Petitioner Joseph Leon Plummer is a federal prisoner housed in Adelanto, in this judicial district. In 2006, a federal jury in the Western District of Texas convicted him of firearms offenses. Based in part on Petitioner's prior criminal record, United States District Judge Walter S. Smith sentenced Petitioner to 300 months in prison. See docket in United States v. Plummer, No. 6:05-CR-00218-WSS-1 (W.D. Tex.). Petitioner appealed. The Fifth Circuit affirmed. 225 Fed.Appx. 318 (5th Cir. 2007).

In January 2008, Petitioner returned to the trial court with a § 2255 motion. Judge Smith denied it on August 8, 2008. See docket in United States v. Plummer, No. 6:05-CR-00218-WSS-1 (W.D. Tex.).

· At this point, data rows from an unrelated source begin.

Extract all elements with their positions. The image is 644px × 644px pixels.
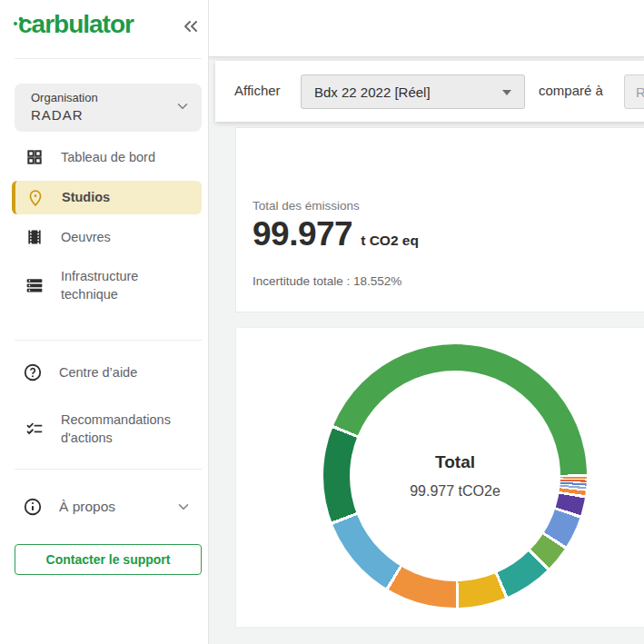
- contact-support-button[interactable]: Contacter le support: [15, 544, 202, 575]
- sidebar-item-recommandations[interactable]: Recommandations d'actions: [12, 407, 202, 451]
- app-window: carbulator Organisation RADAR Tableau de…: [0, 0, 644, 644]
- help-circle-icon: [23, 362, 43, 382]
- sidebar-item-centre-aide[interactable]: Centre d’aide: [12, 359, 202, 386]
- donut-hole: [350, 371, 560, 581]
- sidebar-item-label: Oeuvres: [61, 228, 111, 246]
- checklist-icon: [25, 419, 45, 439]
- total-emissions-card: Total des émissions 99.977 t CO2 eq Ince…: [235, 127, 644, 312]
- app-logo: carbulator: [18, 10, 134, 39]
- sidebar-item-a-propos[interactable]: À propos: [12, 493, 202, 520]
- organisation-label: Organisation: [31, 91, 98, 104]
- emissions-donut-card: Total 99.977 tCO2e: [235, 327, 644, 628]
- total-emissions-unit: t CO2 eq: [361, 233, 419, 249]
- total-emissions-value-row: 99.977 t CO2 eq: [253, 215, 419, 253]
- caret-down-icon: [502, 90, 511, 95]
- sidebar-item-label: Infrastructure technique: [61, 267, 170, 304]
- sidebar-divider: [15, 58, 202, 59]
- total-emissions-title: Total des émissions: [253, 199, 360, 213]
- show-label: Afficher: [234, 83, 281, 98]
- organisation-selector[interactable]: Organisation RADAR: [15, 84, 202, 132]
- sidebar-item-label: Tableau de bord: [61, 148, 155, 166]
- organisation-value: RADAR: [31, 107, 84, 123]
- sidebar-divider: [15, 469, 202, 470]
- sidebar-collapse-button[interactable]: [180, 15, 202, 37]
- compare-select[interactable]: R: [624, 74, 644, 109]
- uncertainty-text: Incertitude totale : 18.552%: [253, 274, 401, 288]
- sidebar-item-oeuvres[interactable]: Oeuvres: [12, 221, 202, 253]
- sidebar-item-label: Studios: [62, 188, 110, 206]
- sidebar-item-label: Recommandations d'actions: [61, 411, 179, 448]
- scenario-select[interactable]: Bdx 22 2022 [Réel]: [301, 74, 525, 109]
- sidebar: carbulator Organisation RADAR Tableau de…: [0, 0, 209, 644]
- location-pin-icon: [25, 188, 45, 208]
- top-app-bar: [209, 0, 644, 57]
- sidebar-item-infrastructure-technique[interactable]: Infrastructure technique: [12, 261, 202, 310]
- sidebar-divider: [15, 340, 202, 341]
- dashboard-grid-icon: [25, 147, 45, 167]
- server-stack-icon: [25, 275, 45, 295]
- info-circle-icon: [23, 497, 43, 517]
- sidebar-item-label: À propos: [59, 497, 115, 517]
- film-strip-icon: [25, 227, 45, 247]
- scenario-filter-bar: Afficher Bdx 22 2022 [Réel] comparé à R: [215, 61, 644, 122]
- chevron-down-icon: [174, 98, 191, 118]
- scenario-select-value: Bdx 22 2022 [Réel]: [314, 84, 431, 100]
- sidebar-item-studios[interactable]: Studios: [12, 181, 202, 214]
- sidebar-item-tableau-de-bord[interactable]: Tableau de bord: [12, 141, 202, 173]
- compare-select-value: R: [636, 84, 644, 100]
- total-emissions-value: 99.977: [253, 215, 352, 253]
- emissions-donut-chart[interactable]: Total 99.977 tCO2e: [323, 344, 587, 608]
- sidebar-item-label: Centre d’aide: [59, 363, 137, 381]
- chevron-down-icon[interactable]: [175, 499, 192, 519]
- double-chevron-left-icon: [180, 25, 202, 40]
- compare-label: comparé à: [539, 83, 603, 98]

In October 2008, the Fifth Circuit issued a decision in another case, United States v. Constante, 544 F.3d 584 (5th Cir. 2008), that Petitioner believes supports a new challenge to his own conviction and/or sentence. Some three years after Constante, Petitioner sought the legally-required permission from the Fifth Circuit to present another § 2255 motion to Judge Smith, but the Fifth Circuit rejected that motion one month ago on August 3, 2011. See docket in In re Plummer, No. 11-50557 (5th Cir. Aug. 3, 2011).

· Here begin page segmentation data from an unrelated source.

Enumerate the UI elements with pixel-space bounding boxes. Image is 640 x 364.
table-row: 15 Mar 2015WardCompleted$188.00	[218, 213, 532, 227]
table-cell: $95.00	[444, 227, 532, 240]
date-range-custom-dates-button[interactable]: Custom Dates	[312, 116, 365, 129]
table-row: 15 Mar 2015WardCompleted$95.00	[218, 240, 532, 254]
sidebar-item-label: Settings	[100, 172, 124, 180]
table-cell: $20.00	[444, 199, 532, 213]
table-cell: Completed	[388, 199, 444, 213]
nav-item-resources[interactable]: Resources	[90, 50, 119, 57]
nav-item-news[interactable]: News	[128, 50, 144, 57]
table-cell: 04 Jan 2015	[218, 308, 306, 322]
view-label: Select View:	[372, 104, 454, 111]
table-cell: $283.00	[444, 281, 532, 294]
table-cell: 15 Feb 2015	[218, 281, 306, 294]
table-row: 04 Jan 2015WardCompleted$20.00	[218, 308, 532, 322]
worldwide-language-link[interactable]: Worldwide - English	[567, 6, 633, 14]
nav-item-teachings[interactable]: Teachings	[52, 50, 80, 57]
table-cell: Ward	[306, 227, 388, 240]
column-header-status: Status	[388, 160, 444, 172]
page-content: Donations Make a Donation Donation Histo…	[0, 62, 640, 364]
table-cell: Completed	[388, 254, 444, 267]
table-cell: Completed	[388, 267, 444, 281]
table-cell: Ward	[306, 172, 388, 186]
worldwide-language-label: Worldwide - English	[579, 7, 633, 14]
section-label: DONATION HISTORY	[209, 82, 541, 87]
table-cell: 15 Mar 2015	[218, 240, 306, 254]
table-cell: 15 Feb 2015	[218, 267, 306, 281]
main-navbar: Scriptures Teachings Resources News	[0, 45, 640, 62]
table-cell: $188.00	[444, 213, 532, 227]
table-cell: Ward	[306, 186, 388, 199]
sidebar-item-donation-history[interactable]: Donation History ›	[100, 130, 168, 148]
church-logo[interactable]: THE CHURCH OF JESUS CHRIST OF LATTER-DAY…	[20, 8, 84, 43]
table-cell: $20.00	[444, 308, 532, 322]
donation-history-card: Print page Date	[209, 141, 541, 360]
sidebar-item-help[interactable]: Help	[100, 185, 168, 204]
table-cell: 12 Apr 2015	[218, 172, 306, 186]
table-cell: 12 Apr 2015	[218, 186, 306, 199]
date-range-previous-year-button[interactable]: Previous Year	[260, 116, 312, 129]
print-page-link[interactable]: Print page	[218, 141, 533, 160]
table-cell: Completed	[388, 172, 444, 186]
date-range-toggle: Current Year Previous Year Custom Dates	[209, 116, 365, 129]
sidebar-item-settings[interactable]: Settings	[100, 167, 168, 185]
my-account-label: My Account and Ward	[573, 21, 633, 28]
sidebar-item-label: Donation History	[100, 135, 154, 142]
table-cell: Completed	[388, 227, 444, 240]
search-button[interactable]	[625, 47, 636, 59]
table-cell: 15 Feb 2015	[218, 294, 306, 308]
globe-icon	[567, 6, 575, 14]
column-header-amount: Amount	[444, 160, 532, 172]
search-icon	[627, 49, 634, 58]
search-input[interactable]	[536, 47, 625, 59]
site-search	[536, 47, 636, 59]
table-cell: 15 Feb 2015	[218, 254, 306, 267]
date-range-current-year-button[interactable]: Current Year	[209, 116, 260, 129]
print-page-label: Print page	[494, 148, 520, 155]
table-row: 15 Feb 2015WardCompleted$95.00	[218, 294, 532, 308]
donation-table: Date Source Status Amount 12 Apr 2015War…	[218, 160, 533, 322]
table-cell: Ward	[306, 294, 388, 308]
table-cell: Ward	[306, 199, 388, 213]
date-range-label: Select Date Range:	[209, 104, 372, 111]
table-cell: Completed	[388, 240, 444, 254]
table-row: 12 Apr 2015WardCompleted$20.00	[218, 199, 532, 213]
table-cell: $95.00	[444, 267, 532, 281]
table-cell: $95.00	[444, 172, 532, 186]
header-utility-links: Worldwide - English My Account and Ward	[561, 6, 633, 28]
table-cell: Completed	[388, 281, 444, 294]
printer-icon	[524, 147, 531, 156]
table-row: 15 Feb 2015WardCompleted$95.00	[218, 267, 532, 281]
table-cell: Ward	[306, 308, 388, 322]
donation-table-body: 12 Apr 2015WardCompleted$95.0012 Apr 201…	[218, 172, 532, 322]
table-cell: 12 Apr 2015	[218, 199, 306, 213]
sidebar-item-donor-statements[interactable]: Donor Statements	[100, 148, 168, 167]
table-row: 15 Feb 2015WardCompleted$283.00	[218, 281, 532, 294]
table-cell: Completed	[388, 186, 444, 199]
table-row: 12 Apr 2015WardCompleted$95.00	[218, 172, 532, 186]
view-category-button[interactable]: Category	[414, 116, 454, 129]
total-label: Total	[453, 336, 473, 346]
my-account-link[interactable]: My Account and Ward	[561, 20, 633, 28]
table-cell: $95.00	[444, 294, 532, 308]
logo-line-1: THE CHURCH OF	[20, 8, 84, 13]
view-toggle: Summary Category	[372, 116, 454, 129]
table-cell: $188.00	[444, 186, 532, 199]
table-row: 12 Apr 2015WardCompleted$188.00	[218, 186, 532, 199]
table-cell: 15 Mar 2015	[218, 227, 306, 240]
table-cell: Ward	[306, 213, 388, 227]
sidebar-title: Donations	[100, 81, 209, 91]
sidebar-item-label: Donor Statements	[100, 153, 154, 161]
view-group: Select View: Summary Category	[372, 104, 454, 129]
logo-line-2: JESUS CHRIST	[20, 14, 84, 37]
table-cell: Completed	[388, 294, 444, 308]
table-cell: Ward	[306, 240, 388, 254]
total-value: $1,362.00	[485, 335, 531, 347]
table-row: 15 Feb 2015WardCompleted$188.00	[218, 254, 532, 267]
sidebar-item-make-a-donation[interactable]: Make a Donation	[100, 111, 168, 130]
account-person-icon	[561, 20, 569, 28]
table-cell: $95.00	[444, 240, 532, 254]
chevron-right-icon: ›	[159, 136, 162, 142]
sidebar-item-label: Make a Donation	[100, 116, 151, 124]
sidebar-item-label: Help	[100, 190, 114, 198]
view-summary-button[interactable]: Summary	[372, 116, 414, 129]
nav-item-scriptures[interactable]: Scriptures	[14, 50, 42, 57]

Petitioner now turns to this Court with the same challenge that he wanted to present in the trial court, having re-labeled as § 2241 habeas petition.

II.

DISCUSSION

28 U.S.C. § 2255 generally provides the sole procedural mechanism by which a federal prisoner may test the legality of his detention. Lorentsen v. Hood, 223 F.3d 950, 953 (9th Cir. 2000). That section bars courts from entertaining most habeas petitions where "it appears that the applicant has failed to apply for relief, by motion, to the court which sentenced him, or that such court has denied him relief[.]" In light of this rule, the statute on its face appears to bar the present action. Section 2255 itself permits resort to a 28 U.S.C. § 2241 petition when a § 2255 motion is "inadequate or ineffective to test the legality of [the] detention." 28 U.S.C. § 2255. This clause is sometimes referred to as the "escape hatch" to § 2255's exclusivity provision. Lorentsen, 223 F.3d at 953.

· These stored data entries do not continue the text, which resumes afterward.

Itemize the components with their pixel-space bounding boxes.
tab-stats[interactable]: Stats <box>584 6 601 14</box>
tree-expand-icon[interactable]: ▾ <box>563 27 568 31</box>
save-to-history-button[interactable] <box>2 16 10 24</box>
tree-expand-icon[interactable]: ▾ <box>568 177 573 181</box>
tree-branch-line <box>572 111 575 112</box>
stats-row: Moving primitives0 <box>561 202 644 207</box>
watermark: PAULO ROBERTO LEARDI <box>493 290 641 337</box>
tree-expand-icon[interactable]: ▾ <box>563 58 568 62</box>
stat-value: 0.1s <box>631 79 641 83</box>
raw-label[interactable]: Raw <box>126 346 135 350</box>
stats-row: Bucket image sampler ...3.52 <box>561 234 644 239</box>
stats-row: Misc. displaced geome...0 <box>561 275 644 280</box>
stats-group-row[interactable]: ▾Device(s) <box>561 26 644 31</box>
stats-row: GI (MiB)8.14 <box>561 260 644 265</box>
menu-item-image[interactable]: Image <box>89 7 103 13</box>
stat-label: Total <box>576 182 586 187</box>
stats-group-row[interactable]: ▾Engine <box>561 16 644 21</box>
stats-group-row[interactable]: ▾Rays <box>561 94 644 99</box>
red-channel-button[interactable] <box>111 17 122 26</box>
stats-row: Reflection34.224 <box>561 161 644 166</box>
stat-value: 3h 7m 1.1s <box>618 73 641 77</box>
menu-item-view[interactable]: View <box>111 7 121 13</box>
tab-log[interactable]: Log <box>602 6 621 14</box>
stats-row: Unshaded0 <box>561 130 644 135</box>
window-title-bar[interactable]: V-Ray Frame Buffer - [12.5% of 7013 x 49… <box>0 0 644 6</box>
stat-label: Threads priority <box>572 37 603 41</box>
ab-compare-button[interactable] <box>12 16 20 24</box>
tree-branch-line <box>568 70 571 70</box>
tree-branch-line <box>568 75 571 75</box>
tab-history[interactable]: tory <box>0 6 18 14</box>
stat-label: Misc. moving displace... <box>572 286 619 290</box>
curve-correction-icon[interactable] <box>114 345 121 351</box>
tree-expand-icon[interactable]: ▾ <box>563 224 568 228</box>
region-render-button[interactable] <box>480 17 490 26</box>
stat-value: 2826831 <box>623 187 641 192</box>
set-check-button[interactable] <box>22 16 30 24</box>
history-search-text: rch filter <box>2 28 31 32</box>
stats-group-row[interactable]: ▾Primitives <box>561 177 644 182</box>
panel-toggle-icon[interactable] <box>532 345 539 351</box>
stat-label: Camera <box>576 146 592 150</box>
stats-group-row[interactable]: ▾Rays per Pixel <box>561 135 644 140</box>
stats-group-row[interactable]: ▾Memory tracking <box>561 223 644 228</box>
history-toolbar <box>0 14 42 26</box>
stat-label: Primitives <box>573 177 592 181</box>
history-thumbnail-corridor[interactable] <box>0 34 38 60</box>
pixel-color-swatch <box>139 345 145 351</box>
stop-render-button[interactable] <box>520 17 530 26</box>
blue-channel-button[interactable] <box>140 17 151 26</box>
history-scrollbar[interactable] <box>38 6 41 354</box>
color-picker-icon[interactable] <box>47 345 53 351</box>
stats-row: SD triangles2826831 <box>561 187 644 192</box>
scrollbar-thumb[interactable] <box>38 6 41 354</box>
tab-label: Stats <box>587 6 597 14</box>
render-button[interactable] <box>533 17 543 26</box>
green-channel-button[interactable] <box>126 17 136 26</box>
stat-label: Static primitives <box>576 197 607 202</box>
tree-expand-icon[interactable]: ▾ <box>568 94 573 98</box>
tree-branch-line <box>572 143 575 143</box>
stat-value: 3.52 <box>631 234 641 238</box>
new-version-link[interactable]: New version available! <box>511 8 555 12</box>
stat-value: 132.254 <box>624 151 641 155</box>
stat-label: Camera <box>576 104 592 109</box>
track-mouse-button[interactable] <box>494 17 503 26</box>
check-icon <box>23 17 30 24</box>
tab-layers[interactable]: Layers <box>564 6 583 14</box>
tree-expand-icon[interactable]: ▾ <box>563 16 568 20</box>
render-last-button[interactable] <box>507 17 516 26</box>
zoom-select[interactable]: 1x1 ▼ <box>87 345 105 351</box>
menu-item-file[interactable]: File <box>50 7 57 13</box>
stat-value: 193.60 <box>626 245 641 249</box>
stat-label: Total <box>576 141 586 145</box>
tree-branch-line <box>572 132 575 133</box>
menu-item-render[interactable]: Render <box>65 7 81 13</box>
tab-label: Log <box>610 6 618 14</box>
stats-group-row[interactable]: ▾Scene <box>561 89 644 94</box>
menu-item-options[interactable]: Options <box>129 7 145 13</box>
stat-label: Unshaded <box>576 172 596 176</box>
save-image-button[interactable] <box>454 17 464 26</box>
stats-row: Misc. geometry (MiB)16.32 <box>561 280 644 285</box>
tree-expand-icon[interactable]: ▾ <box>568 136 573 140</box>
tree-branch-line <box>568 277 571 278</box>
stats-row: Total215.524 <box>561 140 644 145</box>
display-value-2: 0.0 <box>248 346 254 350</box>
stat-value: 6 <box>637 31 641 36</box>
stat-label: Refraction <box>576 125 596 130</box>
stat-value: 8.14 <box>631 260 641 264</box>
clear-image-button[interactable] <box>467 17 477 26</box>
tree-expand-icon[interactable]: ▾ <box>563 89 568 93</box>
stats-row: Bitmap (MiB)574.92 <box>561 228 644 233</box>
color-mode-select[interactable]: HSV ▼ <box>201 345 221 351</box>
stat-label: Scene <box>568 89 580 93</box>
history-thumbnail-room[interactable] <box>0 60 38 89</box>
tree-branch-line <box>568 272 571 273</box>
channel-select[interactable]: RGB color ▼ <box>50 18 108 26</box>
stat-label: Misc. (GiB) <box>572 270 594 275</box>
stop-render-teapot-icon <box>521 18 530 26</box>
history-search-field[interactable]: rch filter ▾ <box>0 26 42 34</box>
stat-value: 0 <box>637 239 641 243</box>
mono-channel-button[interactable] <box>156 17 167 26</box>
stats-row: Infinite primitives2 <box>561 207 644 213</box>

Only rarely is § 2255's escape hatch available. A § 2255 motion cannot be viewed as "inadequate" merely because the sentencing court has denied relief on the merits. Id. Any contrary ruling would nullify the statute's gatekeeping provisions, and Congress then would have accomplished little in its attempts to limit federal collateral review in passing laws such as the Antiterrorism and Effective Death Penalty Act of 1996 ("AEDPA"). See Triestman v. United States, 124 F.3d 361, 374-76 (2nd Cir. 1997) (discussing Congressional intent to narrow collateral attacks).

"Along with many of our sister circuits," the Ninth Circuit has explained, we have held that a § 2241 petition is available under the "escape hatch" of § 2255 when a petitioner (1) makes a claim of actual innocence, and (2) has not had an "unobstructed procedural shot" at presenting that claim.

Stephens v. Herrera, 464 F.3d 895, 898 (9th Cir. 2006) (collecting cases).*fn1

Here, opening the "escape hatch" is unwarranted. Petitioner has had an unobstructed procedural shot at obtaining relief. Contrary to his assertions here, see Pet. at 3, the mere fact that Petitioner missed that shot -- that is, the fact that the Fifth Circuit denied his motion seeking leave to present a successive 28 U.S.C. § 2255 motion in the trial court -- does not somehow render the prior proceedings "inadequate or ineffective" for purposes of allowing a § 2241 "escape hatch" petition.

III.

CONCLUSION For the foregoing reasons, the action is DISMISSED without prejudice to Petitioner's pursuit of relief in the Western District of Texas, the Fifth Circuit or the Supreme Court.